John Gibbons

John H. Gibbons was the 2000-01 president of Sigma Xi. A senior fellow at the National Academy of Engineering, John Gibbons is a former Assistant to the President for Science and Technology and Director of the White House Office of Science and Technology Policy, charged with providing access to authoritative information and expert scientific, engineering and technological advice for the President, federal officials and Congress, and with coordinating science and technological policy throughout the federal government. Gibbons co-chaired the President's Committee of Advisors on Science and Technology (PCAST) and managed the National Science and Technology Council (NSTC). He received his bachelor's degree in mathematics and chemistry from Randolph-Macon College and his Ph.D. in physics from Duke University. He then spent the next 15 years@Oak Ridge National Laboratory and in the late '60s pioneered studies on how to use technology to conserve energy and minimize the environmental impacts of energy production and conservation. In 1973 he was appointed the first director of the federal Office of Energy Conservation and two years later returned to Tennessee to direct the University of Tennessee Energy, Environment and Resources Center.
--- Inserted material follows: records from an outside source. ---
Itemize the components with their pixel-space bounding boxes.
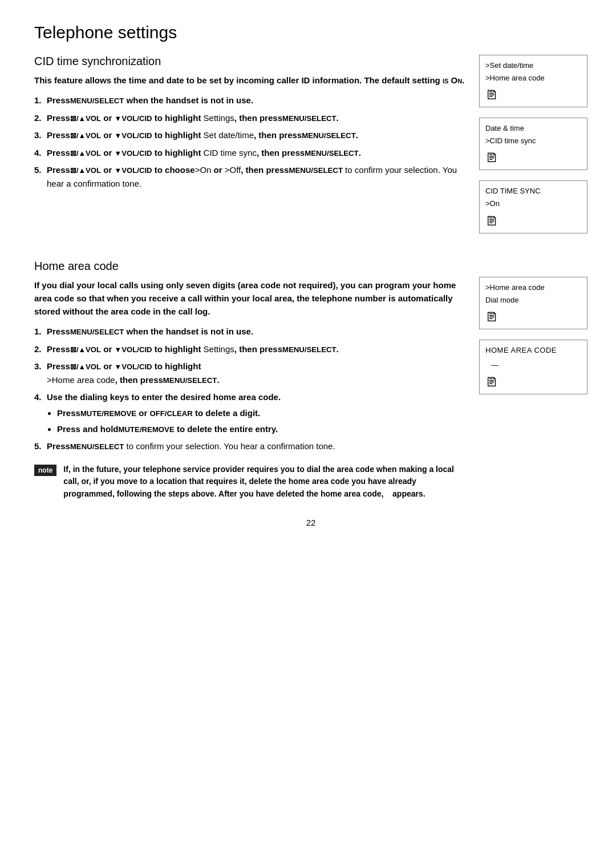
home-box1-icon: 🖹 (485, 310, 581, 325)
cid-box1-icon: 🖹 (485, 88, 581, 103)
cid-sidebar: >Set date/time >Home area code 🖹 Date & … (479, 55, 587, 244)
cid-box2-line1: Date & time (485, 122, 581, 135)
home-box2-line2: — (485, 359, 581, 372)
home-step-2: 2. Press⊠/▲VOL or ▼VOL/CID to highlight … (34, 342, 465, 356)
cid-display-box-1: >Set date/time >Home area code 🖹 (479, 55, 587, 107)
page-number: 22 (34, 518, 587, 527)
cid-step-2: 2. Press⊠/▲VOL or ▼VOL/CID to highlight … (34, 111, 465, 124)
home-step-5: 5. PressMENU/SELECT to confirm your sele… (34, 439, 465, 453)
cid-section: CID time synchronization This feature al… (34, 55, 587, 244)
home-display-box-2: HOME AREA CODE — 🖹 (479, 340, 587, 394)
cid-box2-line2: >CID time sync (485, 135, 581, 147)
cid-steps: 1. PressMENU/SELECT when the handset is … (34, 94, 465, 190)
cid-title: CID time synchronization (34, 55, 465, 68)
home-steps: 1. PressMENU/SELECT when the handset is … (34, 325, 465, 453)
home-title: Home area code (34, 260, 465, 273)
home-step-3: 3. Press⊠/▲VOL or ▼VOL/CID to highlight … (34, 360, 465, 386)
note-text: If, in the future, your telephone servic… (63, 463, 465, 501)
home-box2-icon: 🖹 (485, 375, 581, 390)
cid-box1-line1: >Set date/time (485, 59, 581, 72)
cid-box1-line2: >Home area code (485, 72, 581, 84)
cid-display-box-2: Date & time >CID time sync 🖹 (479, 118, 587, 170)
page-title: Telephone settings (34, 23, 587, 42)
cid-intro: This feature allows the time and date to… (34, 74, 465, 87)
home-intro: If you dial your local calls using only … (34, 279, 465, 318)
note-box: note If, in the future, your telephone s… (34, 463, 465, 501)
cid-display-box-3: CID TIME SYNC >On 🖹 (479, 180, 587, 233)
cid-step-4: 4. Press⊠/▲VOL or ▼VOL/CID to highlight … (34, 146, 465, 159)
cid-step-5: 5. Press⊠/▲VOL or ▼VOL/CID to choose>On … (34, 163, 465, 190)
home-step-4: 4. Use the dialing keys to enter the des… (34, 390, 465, 435)
home-substep-1: PressMUTE/REMOVE or OFF/CLEAR to delete … (57, 406, 465, 420)
cid-box2-icon: 🖹 (485, 151, 581, 166)
home-sidebar: >Home area code Dial mode 🖹 HOME AREA CO… (479, 260, 587, 501)
cid-step-1: 1. PressMENU/SELECT when the handset is … (34, 94, 465, 107)
cid-step-3: 3. Press⊠/▲VOL or ▼VOL/CID to highlight … (34, 128, 465, 142)
home-box1-line2: Dial mode (485, 294, 581, 307)
note-label: note (34, 465, 56, 476)
home-box1-line1: >Home area code (485, 281, 581, 294)
cid-box3-line1: CID TIME SYNC (485, 185, 581, 197)
home-content: Home area code If you dial your local ca… (34, 260, 465, 501)
home-step-1: 1. PressMENU/SELECT when the handset is … (34, 325, 465, 338)
home-step-4-sub: PressMUTE/REMOVE or OFF/CLEAR to delete … (47, 406, 465, 435)
cid-box3-line2: >On (485, 197, 581, 210)
home-box2-line1: HOME AREA CODE (485, 344, 581, 357)
home-section: Home area code If you dial your local ca… (34, 260, 587, 501)
cid-box3-icon: 🖹 (485, 214, 581, 229)
home-display-box-1: >Home area code Dial mode 🖹 (479, 277, 587, 329)
home-substep-2: Press and holdMUTE/REMOVE to delete the … (57, 422, 465, 435)
cid-content: CID time synchronization This feature al… (34, 55, 465, 244)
In 1979 he returned to Washington to direct the Congressional Office of Technology Assessment until his Presidential appointment on February 2, 1993. His honors include the Federation of American Scientists Public Service Award, the AAAS Philip Hauge Abelson Prize, the Leo Szilard Award for Physics in the Public Interest from the American Physical Society, and medals from the German and French governments for fostering scientific cooperation. Gibbons is a Fellow of the American Physical Society and of AAAS, a member of the National Academy of Engineering and a member of the Council on Foreign Relations. He was elected to Sigma Xi in 1953 by the Duke University Chapter.